Enfin, une absence se fait remarquer
à la lecture de l’arrêt de la Chambre criminelle : elle ne vise pas l’article
66 de la Constitution en vertu duquel l’autorité judiciaire est la « gardienne
de la liberté individuelle ». Mais si l’article 66 n’est pas visé, le
principe est repris pratiquement au mot près dans la motivation de la Cour
de cassation, de sorte que la disposition est convoquée au moins implicitement
dans le raisonnement de la Cour de cassation :
« 21.
A ce titre, le juge judiciaire a l’obligation de garantir à la personne placée
dans des conditions indignes de détention un recours préventif et effectif
permettant d’empêcher la continuation de la violation de l’article 3 de la
Convention.
22. En
tant que gardien de la liberté individuelle, il lui incombe de veiller à ce que
la détention provisoire soit, en toutes circonstances, mise en œuvre dans des
conditions respectant la dignité des personnes et de s’assurer que cette
privation de liberté est exempte de tout traitement inhumain et dégradant. »

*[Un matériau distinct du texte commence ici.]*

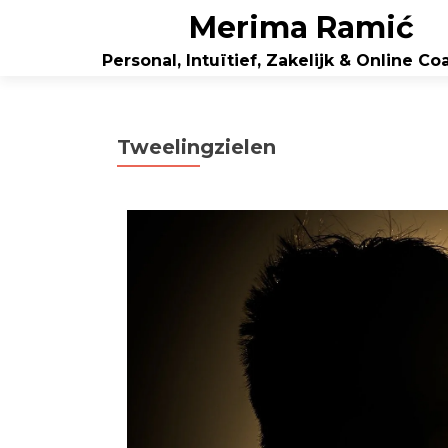
Merima Ramić
Personal, Intuïtief, Zakelijk & Online C
Tweelingzielen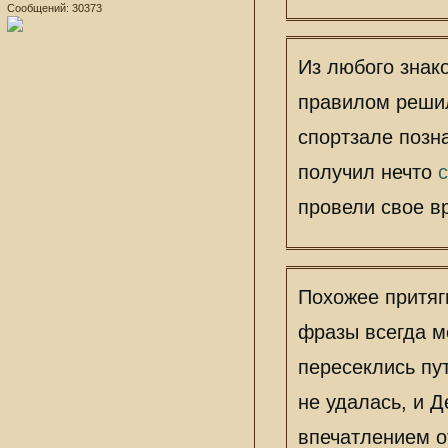
Удивлен
встреч
Награды:
Акира.
Уважение:
+3
Сообщений:
30373
Из любого знак
правилом решил
спортзале позн
получил нечто
провели свое в
Похожее притяг
фразы всегда м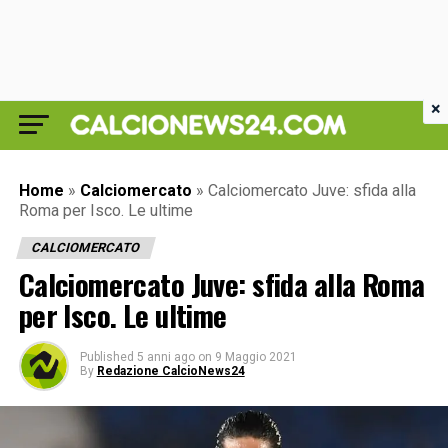
×
Home
»
Calciomercato
»
Calciomercato Juve: sfida alla
Roma per Isco. Le ultime
CALCIOMERCATO
Calciomercato Juve: sfida alla Roma
per Isco. Le ultime
Published
5 anni ago
on
9 Maggio 2021
By
Redazione CalcioNews24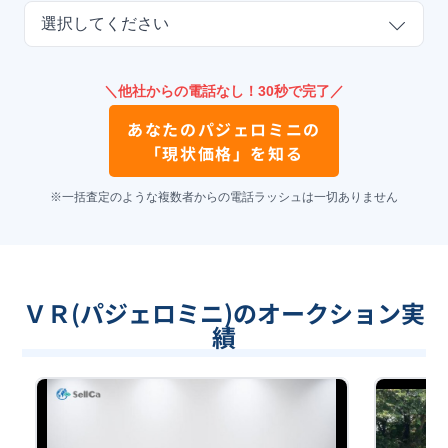
選択してください
＼他社からの電話なし！30秒で完了／
あなたの
パジェロミニ
の
「現状価格」を知る
※一括査定のような複数者からの電話ラッシュは一切ありません
ＶＲ(パジェロミニ)のオークション実
績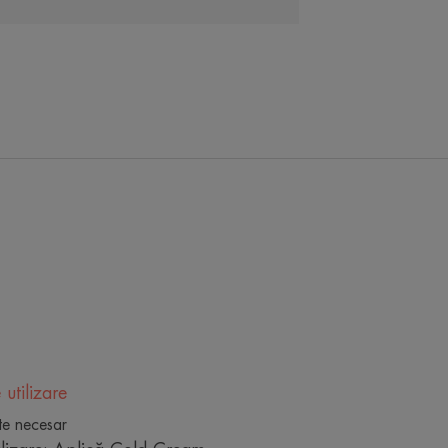
tecție împotriva agresiunilor frigului
care se potrivește întregii familii.
otriva frigului.• CALMEAZĂ
 utilizare
te necesar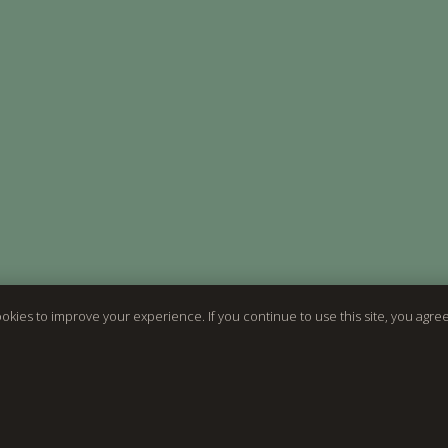
okies to improve your experience. If you continue to use this site, you agree 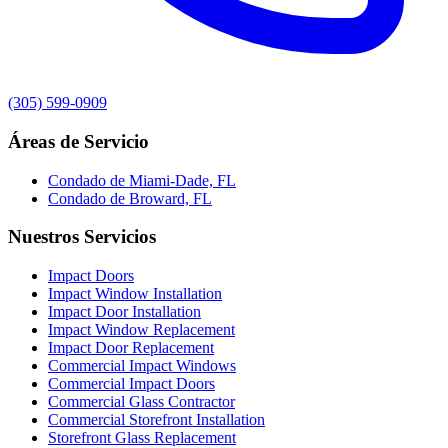
(305) 599-0909
Áreas de Servicio
Condado de Miami-Dade, FL
Condado de Broward, FL
Nuestros Servicios
Impact Doors
Impact Window Installation
Impact Door Installation
Impact Window Replacement
Impact Door Replacement
Commercial Impact Windows
Commercial Impact Doors
Commercial Glass Contractor
Commercial Storefront Installation
Storefront Glass Replacement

L’article 66 de la Constitution apparaît
comme le fondement idéal pour assoir le droit de la personne privée de liberté
à être libérée en cas de conditions matérielles de détention indignes, car la
disposition justifie en même temps la compétence du juge judiciaire, l’existence
d’un contrôle des plus larges incluant l’exécution de la mesure et le pouvoir
de libération pour sanctionner l’illégalité de la détention. Il faudra donc
attendre la décision du Conseil constitutionnel pour que très vraisemblablement
une nouvelle dimension à l’article 66 de la Constitution soit ajoutée, celle de
l’intégration des conditions matérielles de détention dans le contrôle de
légalité que le juge judiciaire doit effectuer de toute privation de liberté. Cette
évolution est attendue depuis longtemps.